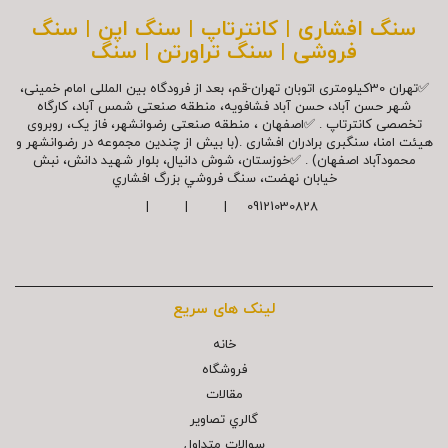
سنگ افشاری | کانترتاپ | سنگ اپن | سنگ
فروشی | سنگ تراورتن | سنگ
✅تهران 30کیلومتری اتوبان تهران-قم، بعد از فرودگاه بین المللی امام خمینی،
شهر حسن آباد، حسن آباد فشافویه، منطقه صنعتی شمس آباد، کارگاه
تخصصی کانترتاپ . ✅اصفهان ، منطقه صنعتی رضوانشهر، فاز یک، روبروی
هیئت امنا، سنگبری برادران افشاری .(با بیش از چندین مجموعه در رضوانشهر و
محمودآباد اصفهان) . ✅خوزستان، شوش دانیال، بلوار شهيد دانش، نبش
خیابان نهضت، سنگ فروشي بزرگ افشاري
09121030828 | | |
لینک های سریع
خانه
فروشگاه
مقالات
گالري تصاوير
سوالات متداول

**What the task requires**
With the first line being the one containing "فروشی | سنگ تراورتن | سنگ" and the last line the one containing "هیئت امنا، سنگبری", transcribe exactly the lines above that fall in that range.

**Reply**
فروشی | سنگ تراورتن | سنگ
✅تهران 30کیلومتری اتوبان تهران-قم، بعد از فرودگاه بین المللی امام خمینی،
شهر حسن آباد، حسن آباد فشافویه، منطقه صنعتی شمس آباد، کارگاه
تخصصی کانترتاپ . ✅اصفهان ، منطقه صنعتی رضوانشهر، فاز یک، روبروی
هیئت امنا، سنگبری برادران افشاری .(با بیش از چندین مجموعه در رضوانشهر و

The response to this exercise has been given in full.